On the other hand, loss of antigen presentation, TEFF cell failure, and immunosuppressive cell infiltration

In summary, deregulated KRAS and PI3K signaling mediates powerful carcinogenic effects while facilitating immune evasion

DDR and apoptotic targeted drugs

Certain malignant tumor cells exhibit a high degree of dependence on cDNA damage repair (DDR) mechanisms or strong anti-apoptosis signals, and this dependence has been used to develop targeted anti-cancer drugs

Various FDA-approved and experimental PARP inhibitors have been shown to promote interferon type I secretion in a variety of tumor cells, in some cases, accompanied by the release of T cell chemical attractants, including CXCL10, and paracrine activation in DC, ultimately leading to upregulation of MHC class II molecules and co-stimulatory ligands to support T cell initiation

In addition, PARP inhibitors are associated with PD-L1 upregulation in various cancer cells, regardless of BRCA1/2 status, which can be the result of

ATM has been shown to work with PARP1 to activate a non-classical STING-dependent program that focuses on NF-kB-driven interferon I and IL6 secretion

Another DDR-related kinase ATR has been shown to mediate a potent immunosuppressive effect, so ATR inhibitors not only enhance CGAS signaling and subsequent type I interferon response (involving CCL5 and CXCL10), but also enhance antigen presentation of MHCI-class molecules, ultimately favoring tumor infiltration in DC, TAM repolarization in the direction of immune stimulation, and T-cell-dependent anticancer immunity

DDR-driven BCL2 suppresses the deletion of genes or functions in multiple malignancies of p53, one of the main participants in apoptosis, associated with local immunosuppression
.
Other immunostimulatory effects associated with p53 drug reactivation include (but are not limited to) (1) the downregulation of immunomodulatory cytokines associated with tumor progression, such as IL6; (2) upward adjustment of NKALs; (3) Establish cellular senescence associated with immunostimulated SASP, which facilitates the recruitment and activation
of NK cells, TEFF cells and macrophages.

HER2, EGFR, VEGFA, and TGF-β inhibitors

Over the past two decades, many monoclonal antibodies and TKIs have been developed to target these proteins or their binding partners, and some of these molecules, including HER2-, EGFR- and VEGFA-specific drugs, have been licensed for use in a variety of tumor indications
.
While the safety and efficacy of TGF-β receptor or ligand inhibitors continue to be examined, all of these drugs have been shown to mediate treatment-related immunomodulatory effects
.

HER2-targeted monoclonal antibodies appear to be involved in some degree of CD8+ and CD4+ T cell-dependent HER2-specific immune response, reflecting at least in part the improved presentation of antigen on MHC class I and class II molecules, as well as MYD88-dependent immune stimulation, ultimately leading to increased DC antigen processing and presentation
.
A variety of immunotherapeutic agents, including DC-based vaccines, TLR2 agonists, recombinant IL21, and PD-L1 blockers, can be used to amplify the efficacy of HER2-targeted monoclonal antibodies while stimulating strong anti-tumor immunity
.

Various EGFR-targeted preparations improve MHCI antigen presentation in cancer cells and favor DC uptake of tumor material and the ability to
excite T cells and promote NK cell activation without additional immune stimulation signals.
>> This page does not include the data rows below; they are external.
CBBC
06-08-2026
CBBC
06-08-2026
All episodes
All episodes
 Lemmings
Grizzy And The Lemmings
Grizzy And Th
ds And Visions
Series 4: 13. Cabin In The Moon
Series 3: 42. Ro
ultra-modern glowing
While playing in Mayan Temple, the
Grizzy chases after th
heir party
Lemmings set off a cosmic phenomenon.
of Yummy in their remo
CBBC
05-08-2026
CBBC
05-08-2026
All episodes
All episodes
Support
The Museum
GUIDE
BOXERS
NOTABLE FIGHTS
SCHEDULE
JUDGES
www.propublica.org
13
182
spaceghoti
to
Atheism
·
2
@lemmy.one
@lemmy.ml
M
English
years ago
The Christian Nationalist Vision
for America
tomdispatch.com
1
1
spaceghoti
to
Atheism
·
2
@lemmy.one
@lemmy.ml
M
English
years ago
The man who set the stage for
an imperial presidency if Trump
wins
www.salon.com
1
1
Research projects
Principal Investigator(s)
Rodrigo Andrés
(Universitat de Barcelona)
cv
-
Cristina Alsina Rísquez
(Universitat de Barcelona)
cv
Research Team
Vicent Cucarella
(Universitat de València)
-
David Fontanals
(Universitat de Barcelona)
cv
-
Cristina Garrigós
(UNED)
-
In addition, multiple TKIs targeting EGFR effectively reduce PD-L1 expression in NSCLC cells, reflecting their ability to
block NF-kB and IL6 signaling.
Consistent with this immunomodulatory profile, TME exposed to EGFR-targeted drugs in NSCLC showed increased abundance of DC and CD8+ Tesff cells, as well as depletion
of Treg cells and M2 TAM.

VEGFA monoclonal antibodies, as well as drugs targeting VEGFA receptors, mediate immunostimulation effects independent of ADCC and ADCP, largely reflecting the key role
of VEGFA in establishing cancer-associated immunosuppression.
For example, VEGFA signaling is directly involved in Treg cell expansion and co-inhibition of receptor expression, including PD-1 of CD8+ CTL
.
In addition, transcriptome analysis showed that VEGFA levels in biopsy tissues and preclinical models of breast cancer and colorectal cancer were negatively correlated
with CD8+ CTL invasion features.
Finally, in a mouse model of ovarian cancer, the accumulation of immunosuppressive cells, including TAM, is associated
with resistance to VEGFA-targeted antibodies.
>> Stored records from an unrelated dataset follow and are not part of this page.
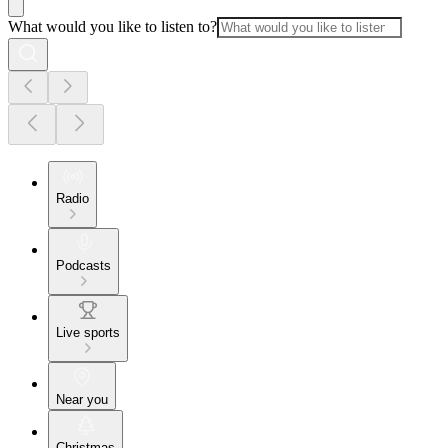
What would you like to listen to?
Radio
Podcasts
Live sports
Near you
Christmas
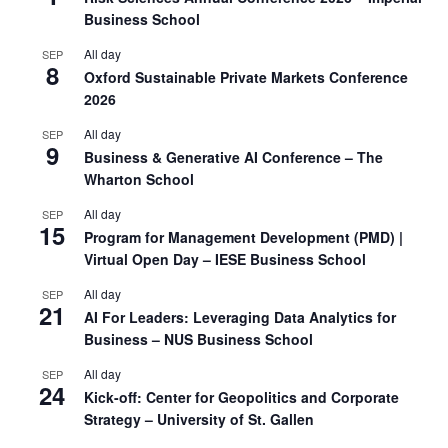
Business School
All day
SEP
8
Oxford Sustainable Private Markets Conference
2026
All day
SEP
9
Business & Generative AI Conference – The
Wharton School
All day
SEP
15
Program for Management Development (PMD) |
Virtual Open Day – IESE Business School
All day
SEP
21
AI For Leaders: Leveraging Data Analytics for
Business – NUS Business School
All day
SEP
24
Kick-off: Center for Geopolitics and Corporate
Strategy – University of St. Gallen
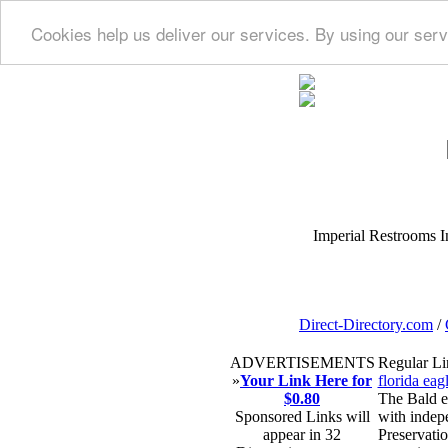
Cookies help us deliver our services. By using our serv
Imperial Restrooms Inc
Direct-Directory.com
/
ADVERTISEMENTS
Regular Li
»
Your Link Here for
florida eag
$0.80
The Bald ea
Sponsored Links will
with indepe
appear in 32
Preservatio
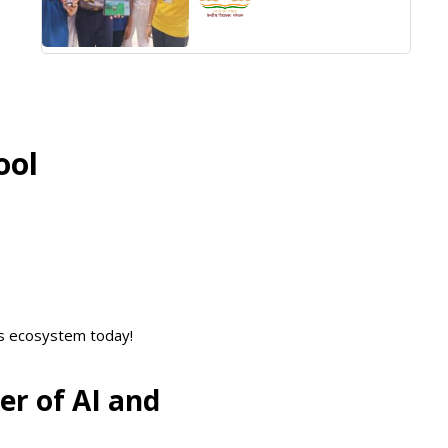
ool
cs ecosystem today!
er of AI and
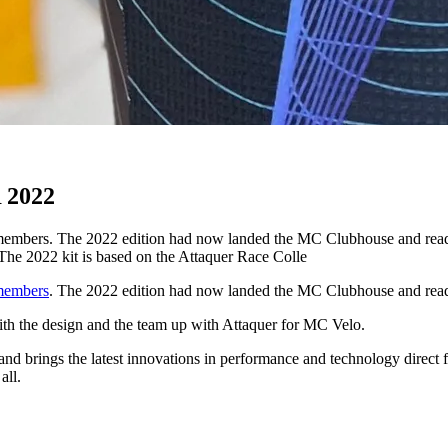
2022
members. The 2022 edition had now landed the MC Clubhouse and ready t
The 2022 kit is based on the Attaquer Race Colle
members
. The 2022 edition had now landed the MC Clubhouse and ready
with the design and the team up with Attaquer for MC Velo.
 and brings the latest innovations in performance and technology direct 
all.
TGF-β is best known for its ability to upregulate PD-L1 in malignant and myeloid cells in TME, promotes PD-1 expression in T cells, and facilitates the expansion of Treg cells and MDSCs, ultimately leading to local and systemic immunosuppression
.
In addition, TGF-β is closely related to the establishment of immune rejection, a process by which cancer cells bind to cancer-associated fibroblasts to prevent invasion of tumors by immune effector cells
.

Inhibition of TGF-β or its receptors resolves immune rejection and improves antigen presentation in malignant cells, ultimately producing a potent anti-tumor immune response that works in conjunction with ICIs to eliminate tumors and establish a protective immune memory
.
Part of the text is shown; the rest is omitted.